Basic Assistant Settings
Assistant Name
Customize the name of the assistant.
Chat Model
Choose the chat model for the assistant. If not set, the global default chat model will be used.
Temperature
Set the temperature for the assistant.
Temperature is a parameter that controls the randomness of the Large Language Model (LLM) output. Lower temperature values make the output more focused and deterministic, while higher values make it more creative and varied.
0.0 is the most deterministic, use 0.3~-0.7 for most cases.
TIP
Some AI models require a specific recommended temperature to run, especially some reasoning models.
Please refer to the official instructions for that model for details.
Top P
Set the top-p sampling (nucleus sampling) for the assistant.
Top P is a parameter that controls the diversity of the LLM output by selecting from the smallest possible set of words whose cumulative probability exceeds P.
Lower values (e.g. 0.5) make the output more focused, while higher values (e.g. 0.9) allow more diversity.
Usually you should keep it at 1.0
, or don't change it with temperature at the same time.
Context Message Size
Control the maximum number of messages that will be sent to the LLM. For example, if you set it to 10
, the LLM will only receive the last 10 messages.
Thinking Budget
Control the maximum number of tokens that the LLM can use for reasoning.

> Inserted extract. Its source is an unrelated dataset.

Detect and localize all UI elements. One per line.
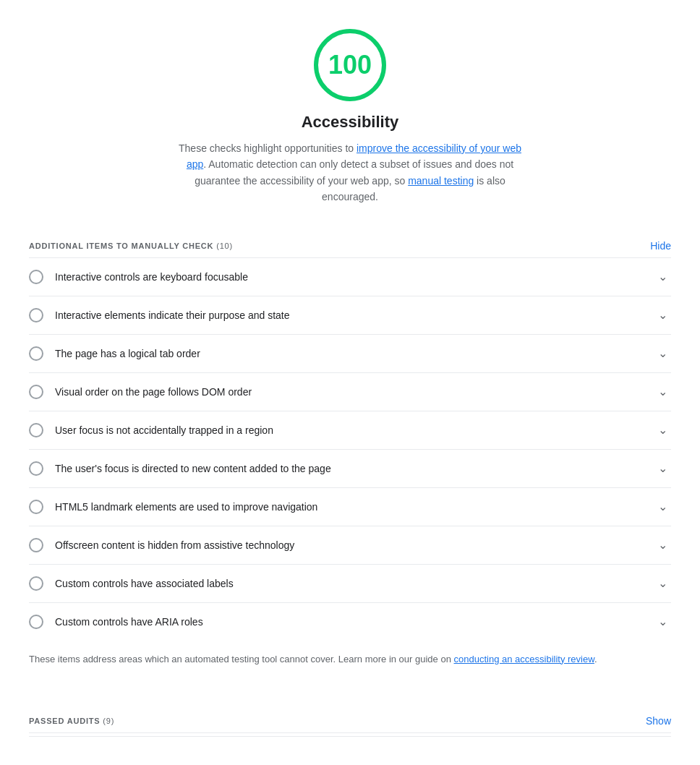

- 0 means reasoning is disabled.
- blank means the model will decide the budget automatically.
- other numbers means the maximum number of tokens that the LLM can use for reasoning.
WARNING
The feature is only available for Google Gemini provider due to different providers have different thinking budget API design.
You can customize the thinking budget via Custom Request
feature if you want to customize the thinking budget with other providers.